The jury instructions in petitioner Creswell's December 20, 1961, redetermination trial were similar:
'The burden of proof in this particular case is governed by our normal civil rules of evidence. The burden of proof is on the State to satisfy you that this defendant is a defective delinquent. If the State has not satisfied you by a fair preponderance of the evidence that he is a defective delinquent, or if your minds are in a state of equal balance, or even balance, after considering all the evidence al to whether he is or is not a defective delinquent, then it is your duty to find him to be not a defective delinquent.
'However, if you are satisfied by a fair preponderance of the evidence that he is a defective delinquent, then it is your duty to so find him to be such defective delinquent.' Trial Transcript 75—76.

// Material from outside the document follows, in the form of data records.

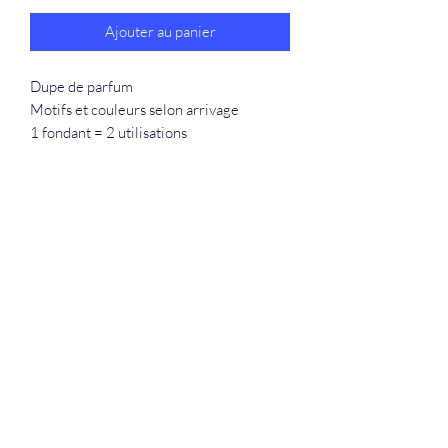
Ajouter au panier
Dupe de parfum
Motifs et couleurs selon arrivage
1 fondant = 2 utilisations
La Douceur Du Bien Être
Formulaire d'abonnement
Envoyer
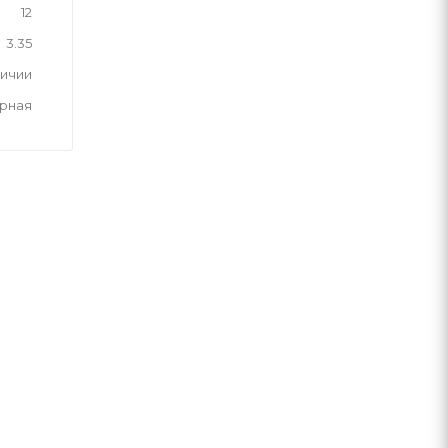
12
3.35
личии
рная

The record developed in the District Court also included the jury instructions in the October 30, 1959, redetermination hearing of Charles Tippett, who was a petitioner in the District Court:
'The Court informs you that having once been determined to be a defective delinquent and now that he comes before you and asks to be released as cured of whatever defect there was, the burden is on him to convince you by a fair preponderance of the testimony that that is so.' Trial Transcript 40.
Bruce J. Ennis, Staff Attorney of the New York Civil Liberties Union and Director of the Civil Liberties and Mental Illness Project, testified as follows before the Subcommittee on Constitutional Rights of the Senate Committee on the Judiciary, 91st Cong., 1st & 2d Sess., 277—278 (1969 and 1970):
'As I mentioned earlier, the mentally ill are possibly less dangerous than the mentally healthy. A five and a half year study of 5,000 patients discharged from New York State mental hospitals showed that 'patients with no record of prior arrest have a strikingly low rate of arrest after release. . . . Their over-all rate of arrest is less than 1/12 that of the general population and the rate for each separate offense is also far lower, especially for more serious charges.' Another psychiatrist states that there is 'not a shred of evidence that the mentally ill are any more dangerous than the mentally healthy.' A diagnosis of mental illness tells us nothing about whether the person so diagnosed is or is not dangerous. Some mental patients are dangerous, some are not. Perhaps the psychiatrist is an expert at deciding whether a person is mentally ill, but is he an expert at predicting which of the persons so diagnosed are dangerous? Sane people, too, are dangerous, and it may legitimately be inquired whether there is anything in the education, training or experience of psychiatrists which renders them particularly adept at predicting dangerous behavior. Predictions of dangerous behavior, no matter who makes them, are incredibly inaccurate, and there is a growing concensus that psychiatrists are not uniquely qualified to predict dangerous behavior and are, in fact, less accurate in their predictions than other professionals.
'Because predictions of dangerous behavior are so grossly unreliable, we should authorize confinement only if the predicted danger is proved 'beyond a reasonable doubt' rather than by a mere preponderance of the evidence.' (Footnotes omitted.)